Bruce Friedrich • Norfolk, VA

More Praise For Sheas
There are very few people who really exemplify their beliefs in everyday life. Tom and Darylene Shea are two of those rare individuals. He is a man of peace and love, and these feelings emanate from him always.
He lives and acts in love and peace, he gives support in his thoughtful kind words, to help others realize their inner peace. He is one of the few really gifted men of peace, walking on this earth, in Traverse City, in our time.
We have been blessed to have him amongst us. He will surely be missed. May they both go in peace to their new location and be loved and appreciated there, as they have been here.

Emmy Lou Cholak • TC

A Farmer Speaks Out
As a third generation farmer in Antrim County’s Milton Township, I thought I would write about all the poop on poop that has been floating around. Recently there was a small group formed calling themselves “Milton Neighbors.” These “neighbors” have caused some controversy over a local farmer and a local businessman working together and utilizing a soil enrichment practice safely used for many years. The “neighbors” are up in arms over the two men using septage injection as a commercial fertilizer replacement.
We are farmers who make our living off the land we farm, so the last thing we would want to do is harm our land or the environment. The DEQ and the soil erosion people do not have a problem with this practice when properly applied on inspected sites, whether it’s animal manure or human septage. It is a low cost natural fertilizer rather than an expensive commercially made fertilizer.
The president of the Milton Neighbors group claims that while water testing, his group found dangerous levels of e-coli along a two-mile stretch of Mitchell Creek. They are blaming it on the fertilizer injection practices of the local farmer. What he doesn’t tell you is that the e-coli levels found by the DEQ were concluded to be naturally occurring due to low creek levels and the wildlife.
What he also doesn’t tell you is that a sample taken directly in a tile line from the field where recent septage injections were done had lower levels of e-coli present than any other sample taken along said creek. What that means is that we, as humans, cannot manufacture a filter or treatment plant that works as efficiently and effectively as the same ground on which we farm. (I believe that) septage injection is a safe, natural, environmentally friendly, and beneficial use of human waste for replacing soil nutrients in farm fields.

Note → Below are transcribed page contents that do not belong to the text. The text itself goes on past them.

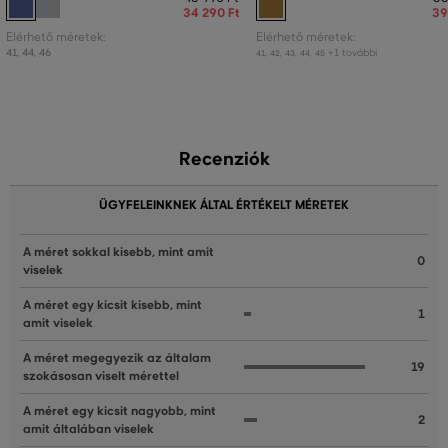
34 290 Ft
39
Elérhető méretek:
Elérhető méretek:
41
,
44
,
46
+1 további
41
,
42
,
43
,
44
,
45
Recenziók
ÜGYFELEINKNEK ÁLTAL ÉRTÉKELT MÉRETEK
A méret sokkal kisebb, mint amit
0
viselek
A méret egy kicsit kisebb, mint
1
amit viselek
A méret megegyezik az általam
19
szokásosan viselt mérettel
A méret egy kicsit nagyobb, mint
2
amit általában viselek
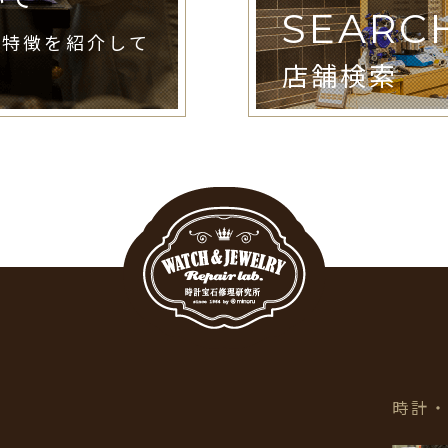
SEARC
や特徴を紹介して
店舗検索
時計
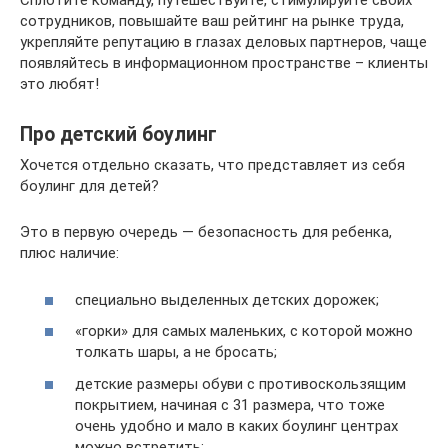
Сплотите команду, путешествуйте, стимулируйте своих
сотрудников, повышайте ваш рейтинг на рынке труда,
укрепляйте репутацию в глазах деловых партнеров, чаще
появляйтесь в информационном пространстве – клиенты
это любят!
Про детский боулинг
Хочется отдельно сказать, что представляет из себя
боулинг для детей?
Это в первую очередь — безопасность для ребенка,
плюс наличие:
специально выделенных детских дорожек;
«горки» для самых маленьких, с которой можно
толкать шары, а не бросать;
детские размеры обуви с противоскользящим
покрытием, начиная с 31 размера, что тоже
очень удобно и мало в каких боулинг центрах
можно встретить;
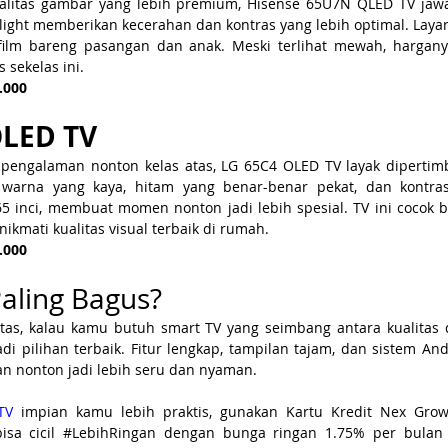
litas gambar yang lebih premium, Hisense 65U7N QLED TV jawab
ight memberikan kecerahan dan kontras yang lebih optimal. Layar 
ilm bareng pasangan dan anak. Meski terlihat mewah, harganya
 sekelas ini.
.000
OLED TV
pengalaman nonton kelas atas, LG 65C4 OLED TV layak dipertimb
arna yang kaya, hitam yang benar-benar pekat, dan kontras 
5 inci, membuat momen nonton jadi lebih spesial. TV ini cocok b
ikmati kualitas visual terbaik di rumah.
.000
aling Bagus?
atas, kalau kamu butuh smart TV yang seimbang antara kualitas 
adi pilihan terbaik. Fitur lengkap, tampilan tajam, dan sistem An
an nonton jadi lebih seru dan nyaman.
TV 
impian kamu lebih praktis, gunakan Kartu Kredit Nex Grow 
sa cicil 
#LebihRingan
 dengan bunga ringan 1.75% per bulan 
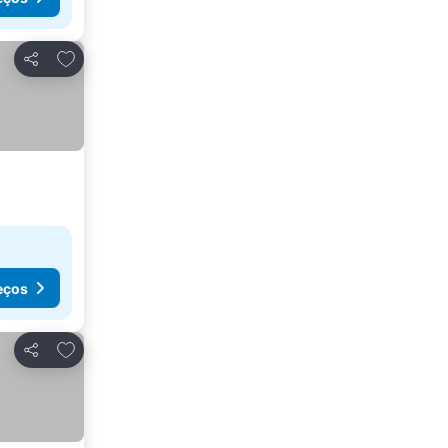
Adicionar aos favoritos
Partilhar
eços
Adicionar aos favoritos
Partilhar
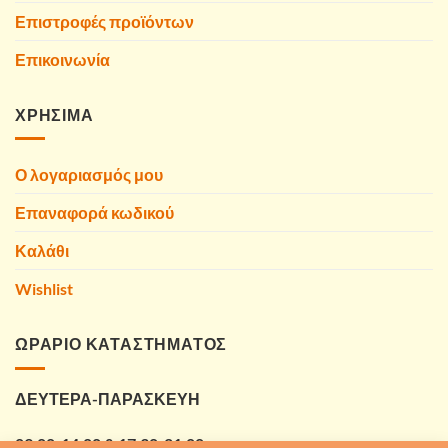
Επιστροφές προϊόντων
Επικοινωνία
ΧΡΗΣΙΜΑ
Ο λογαριασμός μου
Επαναφορά κωδικού
Καλάθι
Wishlist
ΩΡΑΡΙΟ ΚΑΤΑΣΤΗΜΑΤΟΣ
ΔΕΥΤΕΡΑ-ΠΑΡΑΣΚΕΥΗ
09:00-14:00 & 17:30-21:00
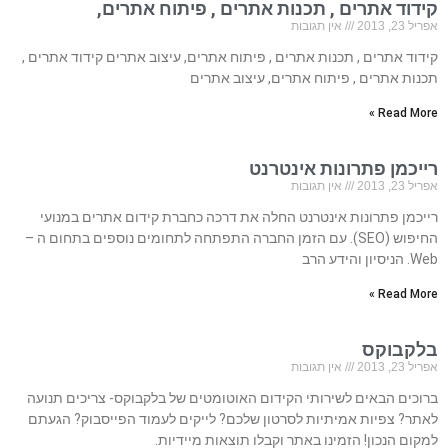
קידוד אתרים , תכנות אתרים , פיתוח אתרים,
אפריל 23, 2013
אין תגובות
קידוד אתרים , תכנות אתרים , פיתוח אתרים, עיצוב אתרים קידוד אתרים ,
תכנות אתרים , פיתוח אתרים, עיצוב אתרים
Read More »
רייכמן פתרונות אינטרנט
אפריל 23, 2013
אין תגובות
רייכמן פתרונות אינטרנט החלה את דרכה כחברת קידום אתרים במנועי
החיפוש (SEO). עם הזמן החברה התפתחה לתחומים נוספים בתחום ה –
Web. הניסיון והידע הרב
Read More »
בלקבוקס
אפריל 23, 2013
אין תגובות
ברוכים הבאים לשירותי הקידום האוטומטים של בלקבוקס- צריכים תנועה
לאתר? צפיות אמיתיות לסרטון שלכם? לייקים לעמוד הפייסבוק? הגעתם
למקום הנכון! הזמינו באתר וקבלו תוצאות מיידיות.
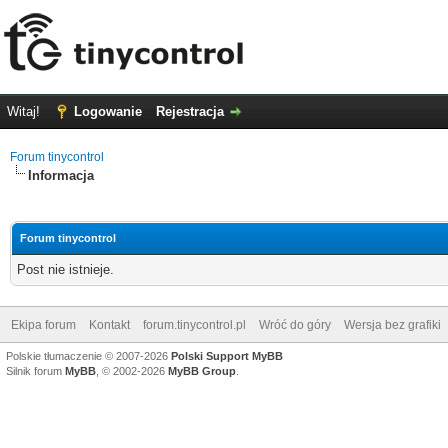
Witaj!
Logowanie
Rejestracja
Forum tinycontrol
Informacja
Forum tinycontrol
Post nie istnieje.
Ekipa forum
Kontakt
forum.tinycontrol.pl
Wróć do góry
Wersja bez grafiki
Polskie tłumaczenie © 2007-2026
Polski Support MyBB
Silnik forum
MyBB
, © 2002-2026
MyBB Group
.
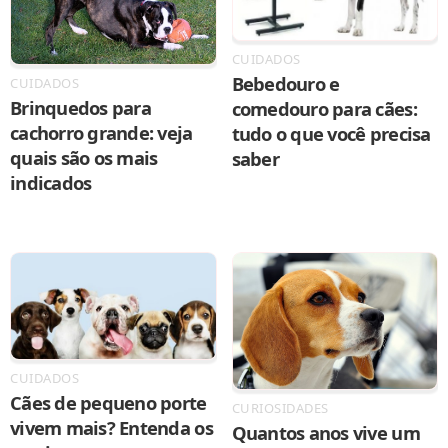
CUIDADOS
Bebedouro e
CUIDADOS
Brinquedos para
comedouro para cães:
cachorro grande: veja
tudo o que você precisa
quais são os mais
saber
indicados
CUIDADOS
Cães de pequeno porte
CURIOSIDADES
vivem mais? Entenda os
Quantos anos vive um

Thomas M. Paradis • Elk Rapids

Corrections: Last week’s letter titled “Sidewalks Not Segwalks” was mistakenly attributed to Thomas M. Paradis. The correct author of the “Sidewalks...” letter is Ken Petersen. Mr. Paradis’ own letter runs above.

Also, in Carina Hume’s article on Bill Sommerfeldt, his grandmother’s name was Mary Rennie Buchanan, not Jennie Rennies; Jennie Rennies was the name of the family’s Inn and Toll House in Scotland.